Die Melodien, die wie lustige Sommervögel sich in dem Kinderköpfchen des kleinen Mozart jagten, versuchte der Knabe endlich festzuhalten, – die Finger nahmen die Feder zur Hand. Ach, wie weit und mühevoll erschien aber der Weg durch die schwarze Fluth des Tintenfasses und wie schadenfroh grinsten die großen Klexe auf dem Papiere den jugendlichen Komponisten an! Und als dann gar noch Thränentropfen in die schwarzen runden Teiche fielen und sie zu See'n werden ließen, da war der kleine Wolfgang kreuzunglücklich. Kein Wischen mit den Händchen wollte helfen, – es wurde Alles nur immer schwärzer, Papier, Finger und – Wangen. Da kam denn der Vater dazu und sah das Tintenunglück und mußte sich gewaltsam zusammennehmen, um nicht zu lachen. »Was machst Du denn da?« fragte er in seiner wohlthuenden Ruhe das erregte Kind.

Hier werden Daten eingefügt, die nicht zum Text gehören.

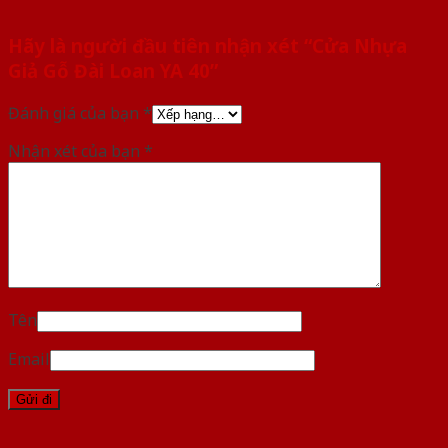
Hãy là người đầu tiên nhận xét “Cửa Nhựa
Giả Gỗ Đài Loan YA 40”
Đánh giá của bạn
*
Nhận xét của bạn
*
Tên
Email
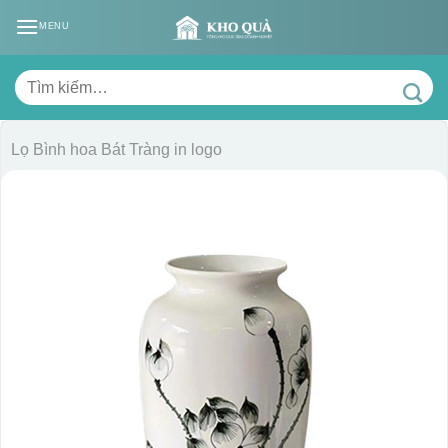
Skip
MENU
to
content
Tìm
kiếm:
Lọ Bình hoa Bát Tràng in logo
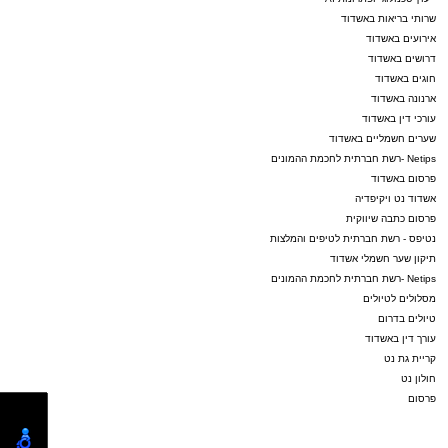
שרותי בריאות באשדוד
אירועים באשדוד
דרושים באשדוד
חוגים באשדוד
ארנונה באשדוד
עורכי דין באשדוד
שערים חשמליים באשדוד
Netips -רשת חברתית לחכמת ההמונים
פרסום באשדוד
אשדוד נט ויקיפדיה
פרסום כתבה שיווקית
נטיפס - רשת חברתית לטיפים והמלצות
תיקון שער חשמלי אשדוד
Netips -רשת חברתית לחכמת ההמונים
מסלולים לטיולים
טיולים בדרום
עורך דין באשדוד
קריית גת נט
חולון נט
פרסום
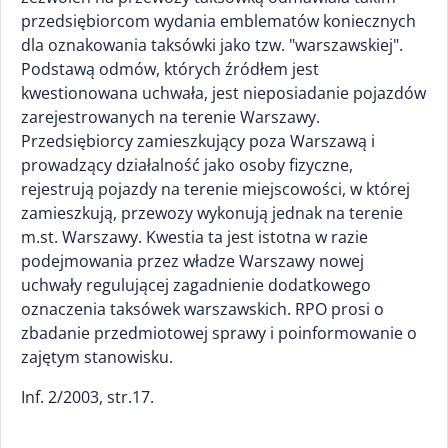
przedsiębiorcom wydania emblematów koniecznych
dla oznakowania taksówki jako tzw. "warszawskiej".
Podstawą odmów, których źródłem jest
kwestionowana uchwała, jest nieposiadanie pojazdów
zarejestrowanych na terenie Warszawy.
Przedsiębiorcy zamieszkujący poza Warszawą i
prowadzący działalność jako osoby fizyczne,
rejestrują pojazdy na terenie miejscowości, w której
zamieszkują, przewozy wykonują jednak na terenie
m.st. Warszawy. Kwestia ta jest istotna w razie
podejmowania przez władze Warszawy nowej
uchwały regulującej zagadnienie dodatkowego
oznaczenia taksówek warszawskich. RPO prosi o
zbadanie przedmiotowej sprawy i poinformowanie o
zajętym stanowisku.
Inf. 2/2003, str.17.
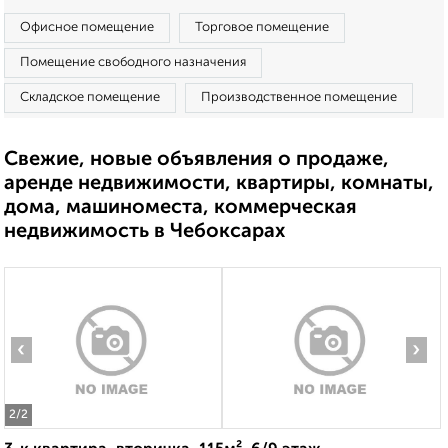
Офисное помещение
Торговое помещение
Помещение свободного назначения
Складское помещение
Производственное помещение
Свежие, новые объявления о продаже,
аренде недвижимости, квартиры, комнаты,
дома, машиноместа, коммерческая
недвижимость в Чебоксарах
‹
›
2
/2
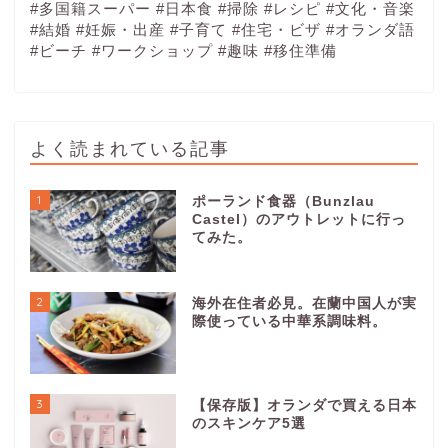
#多国籍スーパー
#日本食
#掃除
#レシピ
#文化・音楽
#結婚
#妊娠・出産
#子育て
#住宅・ビザ
#オランダ語
#ビーチ
#ワークショップ
#趣味
#移住準備
よく読まれている記事
1
ポーランド食器（Bunzlau
Castel）のアウトレットに行っ
てみた。
2
海外在住者必見。在蘭中国人が実
際使っている中華系調味料。
3
【保存版】オランダで買える日本
のスキンケア5選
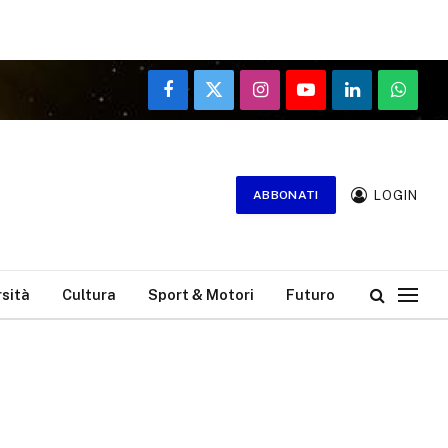
Facebook
X
Instagram
YouTube
LinkedIn
WhatsA
(Twitter)
LOGIN
ABBONATI
rsità
Cultura
Sport & Motori
Futuro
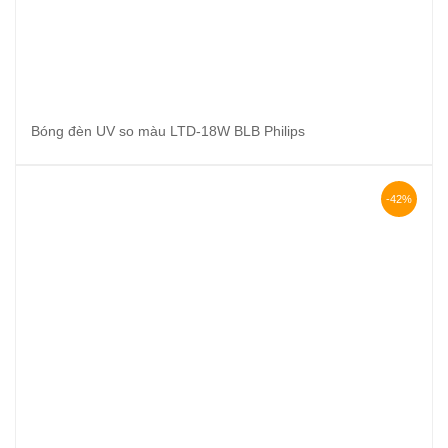
Bóng đèn UV so màu LTD-18W BLB Philips
-42%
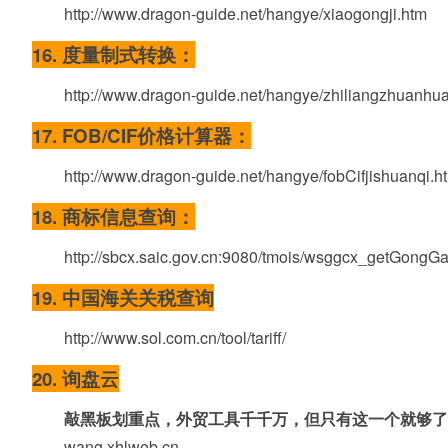
http://www.dragon-guide.net/hangye/xiaogongji.htm
16. 度量制式转换：
http://www.dragon-guide.net/hangye/zhiliangzhuanhu
17. FOB/CIF价格计算器：
http://www.dragon-guide.net/hangye/fobCifjishuanqi.h
18. 商标信息查询：
http://sbcx.saic.gov.cn:9080/tmois/wsggcx_getGongGa
19. 中国海关关税查询
http://www.sol.com.cn/tool/tariff/
20. 询盘云
敲黑板划重点，
外贸工具千千万，
但只有这一个就够了
wang.xhlweb.cn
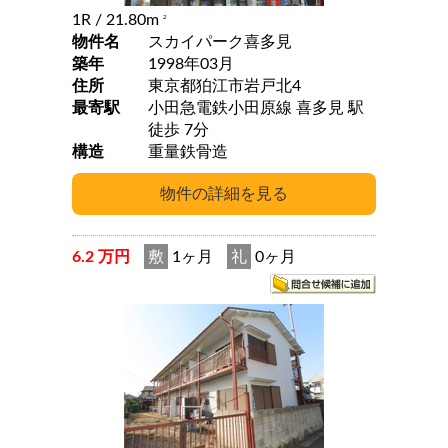
1R
/ 21.80m
2
物件名
スカイパーク喜多見
築年
1998年03月
住所
東京都狛江市岩戸北4
最寄駅
小田急電鉄小田原線 喜多見 駅
徒歩 7分
構造
重量鉄骨造
6.2 万円
敷
1ヶ月
礼
0ヶ月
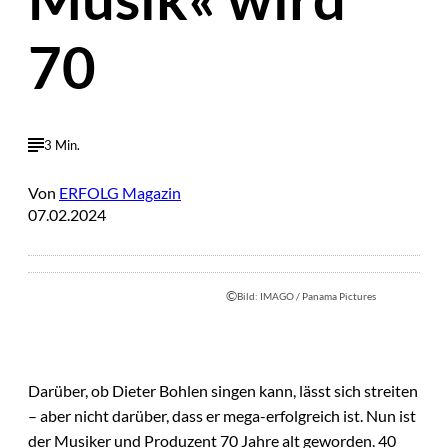
70
3 Min.
Von
ERFOLG Magazin
07.02.2024
©
Bild: IMAGO / Panama Pictures
Darüber, ob Dieter Bohlen singen kann, lässt sich streiten
– aber nicht darüber, dass er mega-erfolgreich ist. Nun ist
der Musiker und Produzent 70 Jahre alt geworden. 40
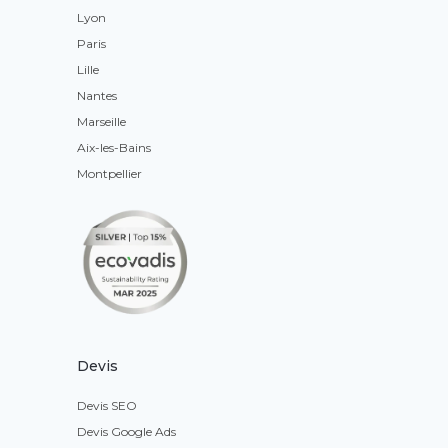
Lyon
Paris
Lille
Nantes
Marseille
Aix-les-Bains
Montpellier
Devis
Devis SEO
Devis Google Ads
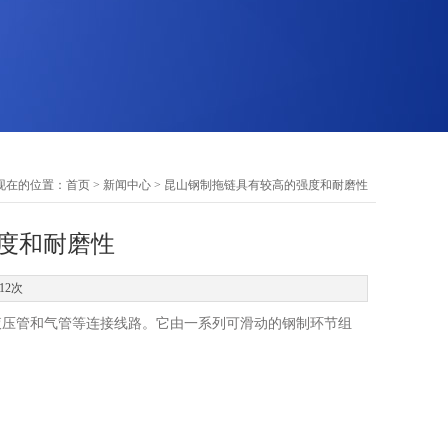
现在的位置：
首页
>
新闻中心
> 昆山钢制拖链具有较高的强度和耐磨性
度和耐磨性
12次
压管和气管等连接线路。它由一系列可滑动的钢制环节组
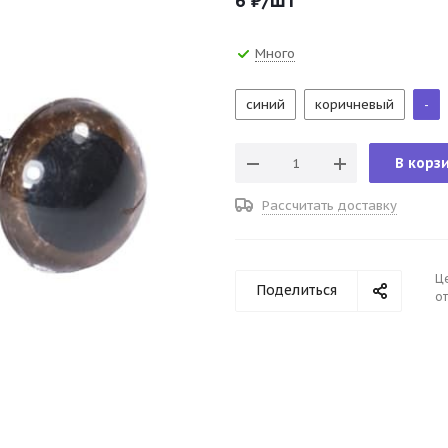
6
₽
/шт
Много
синий
коричневый
-
В корз
Рассчитать доставку
Ц
Поделиться
от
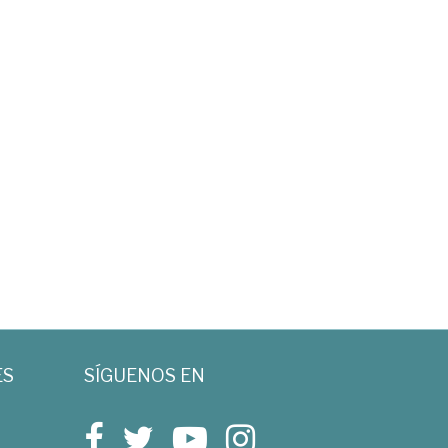
ES
SÍGUENOS EN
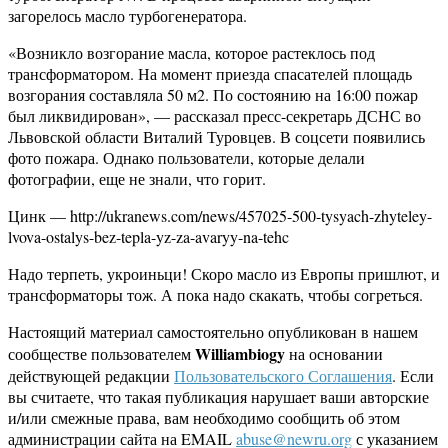
загорелось масло турбогенератора.
«Возникло возгорание масла, которое растеклось под
трансформатором. На момент приезда спасателей площадь
возгорания составляла 50 м2. По состоянию на 16:00 пожар
был ликвидирован», — рассказал пресс-секретарь ДСНС во
Львовской области Виталий Туровцев. В соцсети появились
фото пожара. Однако пользователи, которые делали
фотографии, еще не знали, что горит.
Цинк — http://ukranews.com/news/457025-500-tysyach-zhyteley-
lvova-ostalys-bez-tepla-yz-za-avaryy-na-tehc
Надо терпеть, укроиньци! Скоро масло из Европы пришлют, и
трансформаторы тож. А пока надо скакать, чтобы согреться.
Настоящий материал самостоятельно опубликован в нашем
Williambiogy
сообществе пользователем
на основании
действующей редакции
Пользовательского Соглашения
. Если
вы считаете, что такая публикация нарушает ваши авторские
и/или смежные права, вам необходимо сообщить об этом
администрации сайта на EMAIL
abuse@newru.org
с указанием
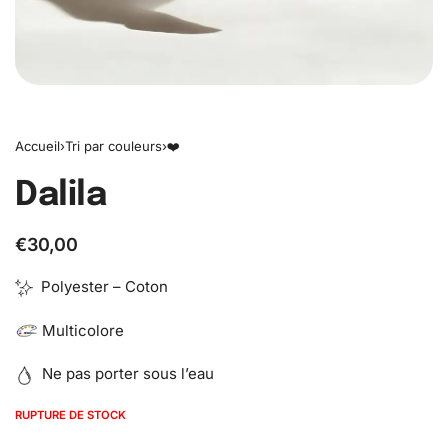
Accueil
›
Tri par couleurs
›
❤️
Dalila
€
30,00
Polyester – Coton
Multicolore
Ne pas porter sous l’eau
RUPTURE DE STOCK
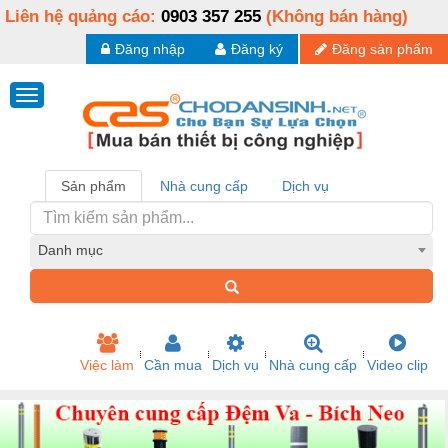
Liên hệ quảng cáo:
0903 357 255
(Không bán hàng)
Đăng nhập
Đăng ký
Đăng sản phẩm
Sản phẩm
Nhà cung cấp
Dịch vụ
Danh mục
Việc làm
Cần mua
Dịch vụ
Nhà cung cấp
Video clip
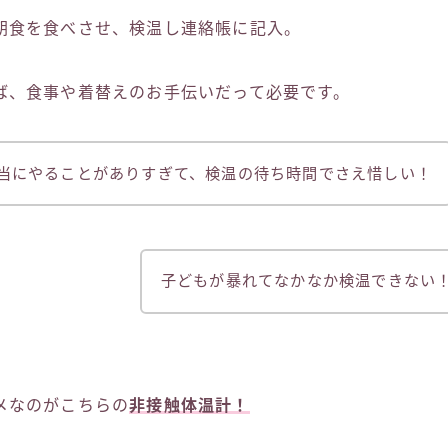
朝食を食べさせ、検温し連絡帳に記入。
ば、食事や着替えのお手伝いだって必要です。
当にやることがありすぎて、検温の待ち時間でさえ惜しい！
子どもが暴れてなかなか検温できない
メなのがこちらの
非接触体温計！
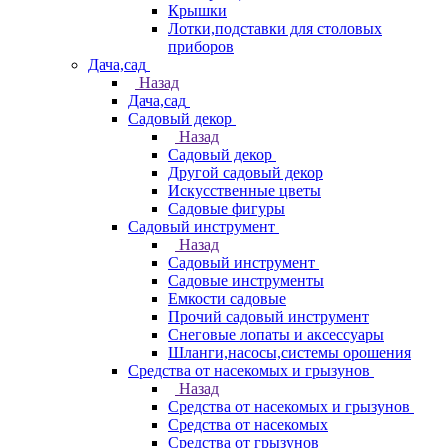
Крышки
Лотки,подставки для столовых
приборов
Дача,сад
Назад
Дача,сад
Садовый декор
Назад
Садовый декор
Другой садовый декор
Искусственные цветы
Садовые фигуры
Садовый инструмент
Назад
Садовый инструмент
Садовые инструменты
Емкости садовые
Прочий садовый инструмент
Снеговые лопаты и аксессуары
Шланги,насосы,системы орошения
Средства от насекомых и грызунов
Назад
Средства от насекомых и грызунов
Средства от насекомых
Средства от грызунов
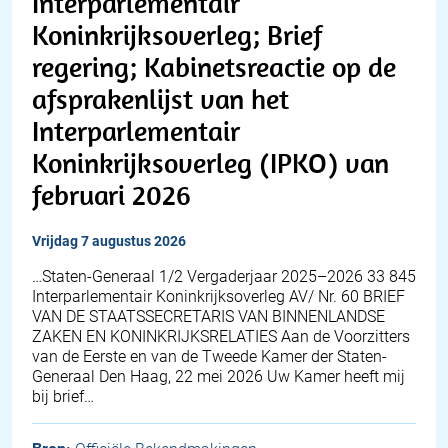
Interparlementair
Koninkrijksoverleg; Brief
regering; Kabinetsreactie op de
afsprakenlijst van het
Interparlementair
Koninkrijksoverleg (IPKO) van
februari 2026
vrijdag 7 augustus 2026
…Staten-Generaal 1/2 Vergaderjaar 2025–2026 33 845
Interparlementair Koninkrijksoverleg AV/ Nr. 60 BRIEF
VAN DE STAATSSECRETARIS VAN BINNENLANDSE
ZAKEN EN KONINKRIJKSRELATIES Aan de Voorzitters
van de Eerste en van de Tweede Kamer der Staten-
Generaal Den Haag, 22 mei 2026 Uw Kamer heeft mij
bij brief…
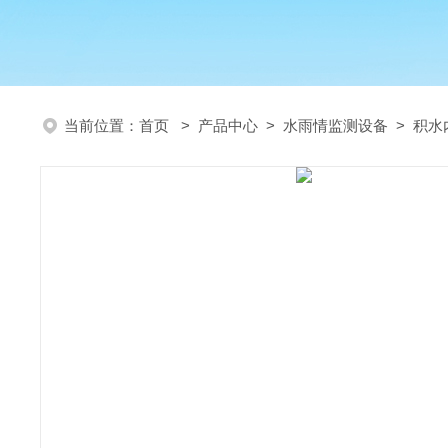
当前位置：
首页
>
产品中心
>
水雨情监测设备
>
积水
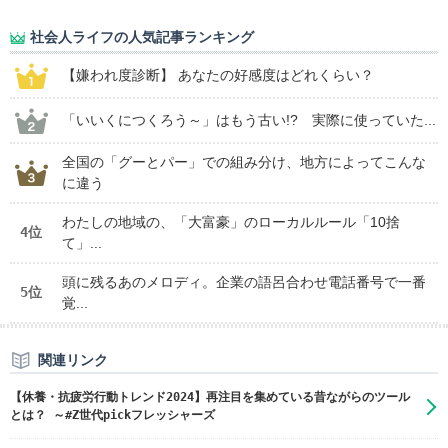
社会人ライフの人気記事ランキング
【嫌われ度診断】 あなたの好感度はどれくらい？
「いいくにつくろう～」はもう古い!? 実際に使っていた...
全国の「グーとパー」での組み分け、地方によってこんな
に違う
わたしの地域の、「大富豪」のローカルルール「10捨
4位
て」...
頭に残るあのメロディ。企業の語呂合わせ電話番号で一番
5位
覚...
関連リンク
【休養・抗疲労行動トレンド2024】再注目を集めている昔ながらのツール
とは？ ～#Z世代pickフレッシャーズ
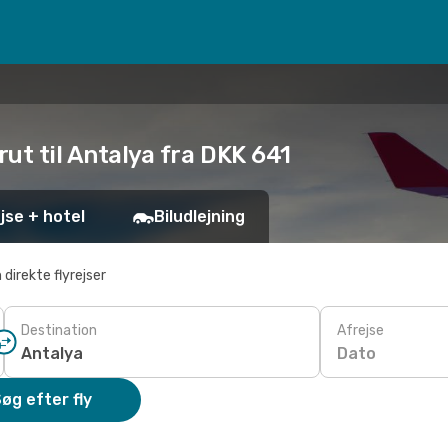
rut til Antalya fra DKK 641
jse + hotel
Biludlejning
 direkte flyrejser
Destination
Afrejse
Dato
øg efter fly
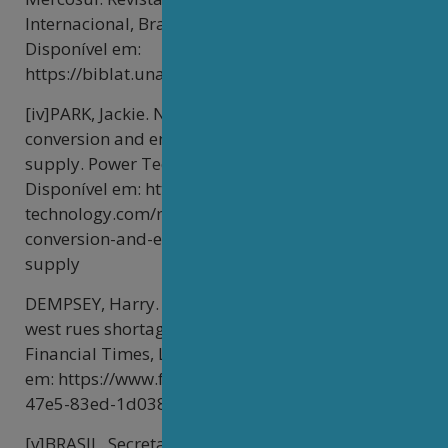
Internacional, Brasília, v. 41, n. 1, p. 35-66, 1998.
Disponível em:
https://biblat.unam.mx/hevila/Revistabrasileiradepo
[iv]PARK, Jackie. Nuclear fuel costs soar as
conversion and enrichment bottleneck strains
supply. Power Technology, London, 23 set. 2024.
Disponível em: https://www.power-
technology.com/news/nuclear-fuel-costs-soar-as-
conversion-and-enrichment-bottleneck-strains-
supply
DEMPSEY, Harry. Nuclear fuel prices surge as
west rues shortage of conversion facilities.
Financial Times, London, 21 Sep. 2024. Disponível
em: https://www.ft.com/content/49b6bdf5-4e64-
47e5-83ed-1d0384a76cf4
[v]BRASIL. Secretaria de Comunicação Social.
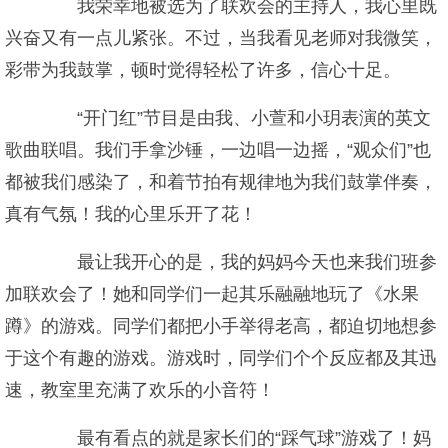
我荣幸地被选为了联欢会的主持人，我心里既
兴奋又有一点儿紧张。不过，当我看见老师对我微笑，
彩带为我鼓掌，顿时觉得轻松了许多，信心十足。
“开门红”节目是由我、小萱和小玥表演的英文
歌曲联唱。我们手拿沙锤，一边唱一边摇，“观众们”也
都被我们感染了，和着节拍有规律地为我们鼓掌伴奏，
真有气氛！我的心里乐开了花！
最让我开心的是，我的妈妈今天也来我们班参
加联欢会了！她和同学们一起其乐融融地玩了《水果
蹲》的游戏。同学们都把小手举得老高，都迫切地想参
于这个有趣的游戏。游戏时，同学们个个反应都及其迅
速，教室里充满了欢乐的小音符！
最有看点的就是家长们的“踩气球”游戏了！妈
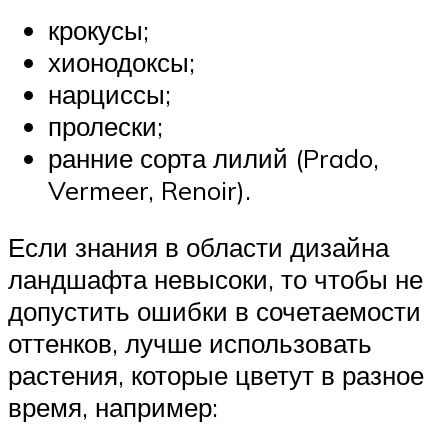
крокусы;
хионодоксы;
нарциссы;
пролески;
ранние сорта лилий (Prado,
Vermeer, Renoir).
Если знания в области дизайна
ландшафта невысоки, то чтобы не
допустить ошибки в сочетаемости
оттенков, лучше использовать
растения, которые цветут в разное
время, например:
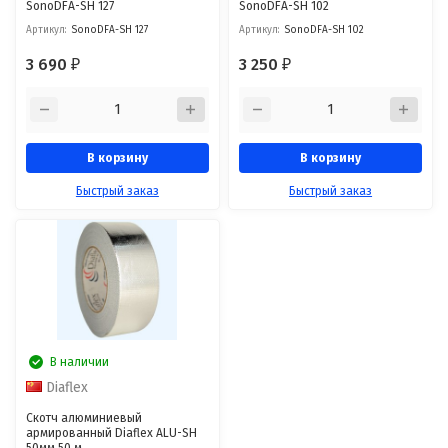
SonoDFА-SH 127
SonoDFА-SH 102
Артикул:
SonoDFА-SH 127
Артикул:
SonoDFА-SH 102
3 690
3 250
₽
₽
В корзину
В корзину
Быстрый заказ
Быстрый заказ
В наличии
Diaflex
Скотч алюминиевый
армированный Diaflex ALU-SH
50мм 50 м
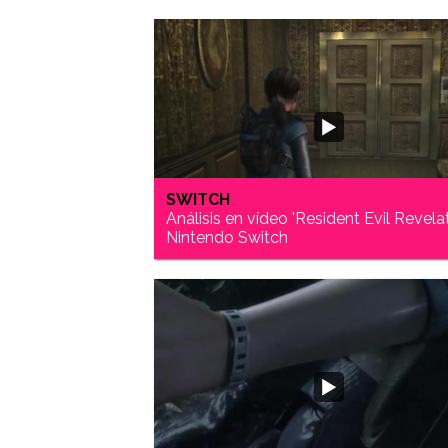
SWITCH
Análisis en vídeo 'Resident Evil Revela
Nintendo Switch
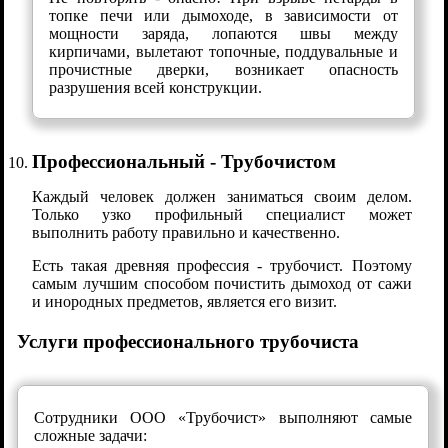
топке печи или дымоходе, в зависимости от
мощности заряда, лопаются швы между
кирпичами, вылетают топочные, поддувальные и
прочистные дверки, возникает опасность
разрушения всей конструкции.
Профессиональный - Трубочистом
Каждый человек должен заниматься своим делом.
Только узко профильный специалист может
выполнить работу правильно и качественно.
Есть такая древняя профессия - трубочист. Поэтому
самым лучшим способом почистить дымоход от сажи
и инородных предметов, является его визит.
Услуги профессионального трубочиста
Сотрудники ООО «Трубочист» выполняют самые
сложные задачи:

»Ein Clavierconcert, Papa, – der erste Theil ist bald fertig, – – aber die Tinte! – –« »Nun, gieb es nur her, – es wird etwas Schönes sein!«

»Nein, nein! es ist ja noch nicht fertig und Du kannst es auch wegen der Tinte nicht lesen!«

Der Vater aber nahm es ihm aus der Hand, nie hätte der kleine Wolfgang jemals etwas dem Vater verweigert!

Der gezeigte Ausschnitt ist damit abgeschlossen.